Goal of the exercise
An exact copy of every record is needed, with the pictures left out.

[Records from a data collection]
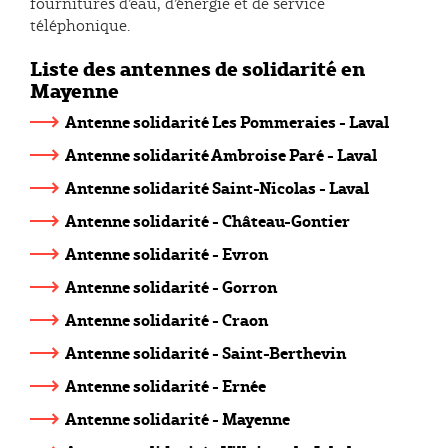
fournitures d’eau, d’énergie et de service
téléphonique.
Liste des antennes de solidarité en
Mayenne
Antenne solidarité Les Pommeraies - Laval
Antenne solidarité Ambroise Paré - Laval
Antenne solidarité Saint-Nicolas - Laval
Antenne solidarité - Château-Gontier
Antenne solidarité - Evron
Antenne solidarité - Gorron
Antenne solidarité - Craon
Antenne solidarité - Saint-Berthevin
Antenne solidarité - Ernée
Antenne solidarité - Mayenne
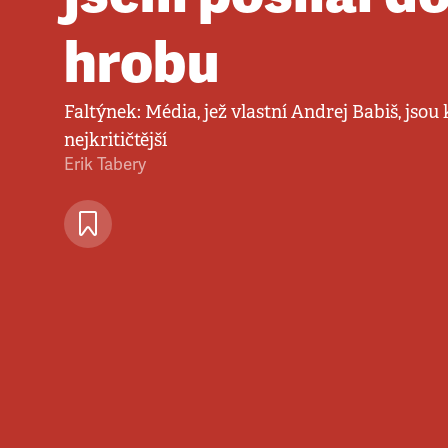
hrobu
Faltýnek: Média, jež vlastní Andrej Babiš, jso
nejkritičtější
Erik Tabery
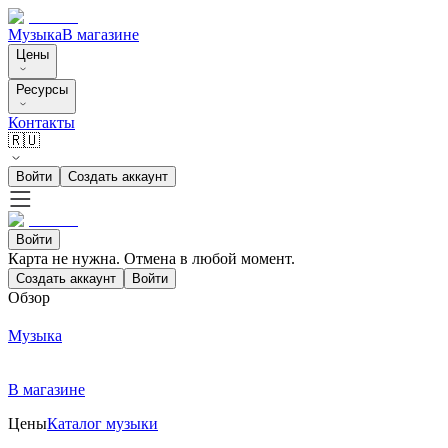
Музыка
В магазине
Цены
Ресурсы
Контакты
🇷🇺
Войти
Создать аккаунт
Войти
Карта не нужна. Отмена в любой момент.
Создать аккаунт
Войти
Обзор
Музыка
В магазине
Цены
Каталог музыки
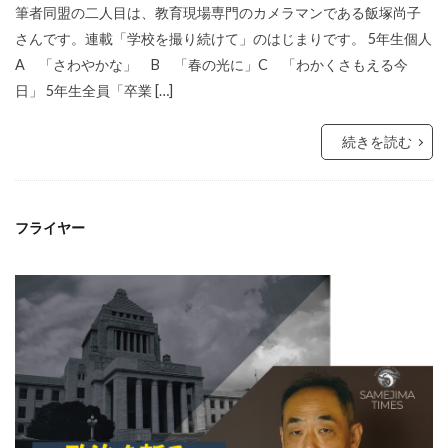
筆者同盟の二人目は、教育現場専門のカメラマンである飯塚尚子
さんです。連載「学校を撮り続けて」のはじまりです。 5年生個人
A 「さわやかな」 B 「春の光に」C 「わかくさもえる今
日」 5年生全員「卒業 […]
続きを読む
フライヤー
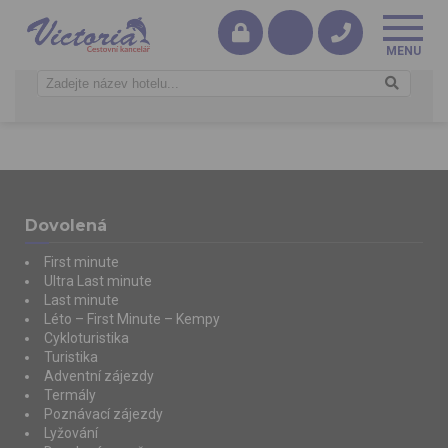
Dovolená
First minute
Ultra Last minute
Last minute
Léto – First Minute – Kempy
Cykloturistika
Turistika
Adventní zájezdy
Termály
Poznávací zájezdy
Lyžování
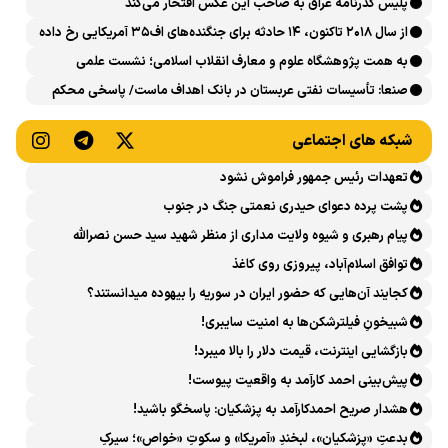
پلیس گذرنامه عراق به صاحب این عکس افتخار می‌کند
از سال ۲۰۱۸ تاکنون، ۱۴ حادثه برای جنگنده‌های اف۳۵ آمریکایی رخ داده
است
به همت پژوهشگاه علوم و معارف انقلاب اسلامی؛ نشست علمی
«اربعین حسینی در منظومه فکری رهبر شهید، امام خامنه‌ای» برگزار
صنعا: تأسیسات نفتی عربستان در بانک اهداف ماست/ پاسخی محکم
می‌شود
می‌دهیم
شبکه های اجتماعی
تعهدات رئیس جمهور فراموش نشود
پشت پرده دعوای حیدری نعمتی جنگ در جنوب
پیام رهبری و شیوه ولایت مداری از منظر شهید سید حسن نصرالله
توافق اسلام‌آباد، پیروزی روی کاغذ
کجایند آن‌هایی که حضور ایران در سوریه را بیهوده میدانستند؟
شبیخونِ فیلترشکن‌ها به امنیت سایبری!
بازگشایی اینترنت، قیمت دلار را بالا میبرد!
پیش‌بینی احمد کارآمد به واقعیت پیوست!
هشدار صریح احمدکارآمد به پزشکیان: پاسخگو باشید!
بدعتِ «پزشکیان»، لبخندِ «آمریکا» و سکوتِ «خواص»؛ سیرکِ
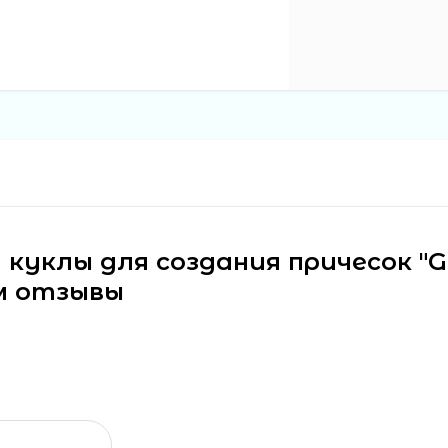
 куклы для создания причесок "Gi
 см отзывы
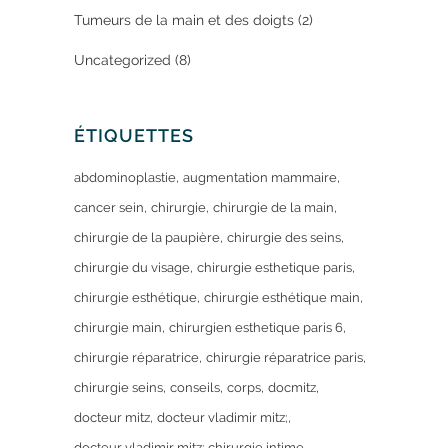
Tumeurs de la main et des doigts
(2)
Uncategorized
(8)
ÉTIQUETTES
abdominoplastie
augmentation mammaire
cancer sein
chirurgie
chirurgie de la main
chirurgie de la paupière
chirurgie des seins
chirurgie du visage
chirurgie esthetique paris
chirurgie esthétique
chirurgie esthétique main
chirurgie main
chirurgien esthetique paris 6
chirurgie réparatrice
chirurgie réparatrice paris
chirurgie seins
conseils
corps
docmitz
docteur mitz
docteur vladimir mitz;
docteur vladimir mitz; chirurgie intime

Finished exercise
fournitures d’eau, d’énergie et de service
téléphonique.
Liste des antennes de solidarité en
Mayenne
Antenne solidarité Les Pommeraies - Laval
Antenne solidarité Ambroise Paré - Laval
Antenne solidarité Saint-Nicolas - Laval
Antenne solidarité - Château-Gontier
Antenne solidarité - Evron
Antenne solidarité - Gorron
Antenne solidarité - Craon
Antenne solidarité - Saint-Berthevin
Antenne solidarité - Ernée
Antenne solidarité - Mayenne
hrobu
Faltýnek: Média, jež vlastní Andrej Babiš, jso
nejkritičtější
Erik Tabery
Музыка
В магазине
Цены
Ресурсы
Контакты
🇷🇺
Войти
Создать аккаунт
Войти
Карта не нужна. Отмена в любой момент.
Создать аккаунт
Войти
Обзор
Музыка
В магазине
Цены
Каталог музыки
筆者同盟の二人目は、教育現場専門のカメラマンである飯塚尚子
さんです。連載「学校を撮り続けて」のはじまりです。 5年生個人
A 「さわやかな」 B 「春の光に」C 「わかくさもえる今
日」 5年生全員「卒業 […]
続きを読む
フライヤー
Dovolená
First minute
Ultra Last minute
Last minute
Léto – First Minute – Kempy
Cykloturistika
Turistika
Adventní zájezdy
Termály
Poznávací zájezdy
Lyžování
پلیس گذرنامه عراق به صاحب این عکس افتخار می‌کند
از سال ۲۰۱۸ تاکنون، ۱۴ حادثه برای جنگنده‌های اف۳۵ آمریکایی رخ داده
است
به همت پژوهشگاه علوم و معارف انقلاب اسلامی؛ نشست علمی
«اربعین حسینی در منظومه فکری رهبر شهید، امام خامنه‌ای» برگزار
صنعا: تأسیسات نفتی عربستان در بانک اهداف ماست/ پاسخی محکم
می‌شود
می‌دهیم
شبکه های اجتماعی
تعهدات رئیس جمهور فراموش نشود
پشت پرده دعوای حیدری نعمتی جنگ در جنوب
پیام رهبری و شیوه ولایت مداری از منظر شهید سید حسن نصرالله
توافق اسلام‌آباد، پیروزی روی کاغذ
کجایند آن‌هایی که حضور ایران در سوریه را بیهوده میدانستند؟
شبیخونِ فیلترشکن‌ها به امنیت سایبری!
بازگشایی اینترنت، قیمت دلار را بالا میبرد!
پیش‌بینی احمد کارآمد به واقعیت پیوست!
هشدار صریح احمدکارآمد به پزشکیان: پاسخگو باشید!
بدعتِ «پزشکیان»، لبخندِ «آمریکا» و سکوتِ «خواص»؛ سیرکِ
 куклы для создания причесок "Gi
 см отзывы
Tumeurs de la main et des doigts
(2)
Uncategorized
(8)
ÉTIQUETTES
abdominoplastie
augmentation mammaire
cancer sein
chirurgie
chirurgie de la main
chirurgie de la paupière
chirurgie des seins
chirurgie du visage
chirurgie esthetique paris
chirurgie esthétique
chirurgie esthétique main
chirurgie main
chirurgien esthetique paris 6
chirurgie réparatrice
chirurgie réparatrice paris
chirurgie seins
conseils
corps
docmitz
docteur mitz
docteur vladimir mitz;
docteur vladimir mitz; chirurgie intime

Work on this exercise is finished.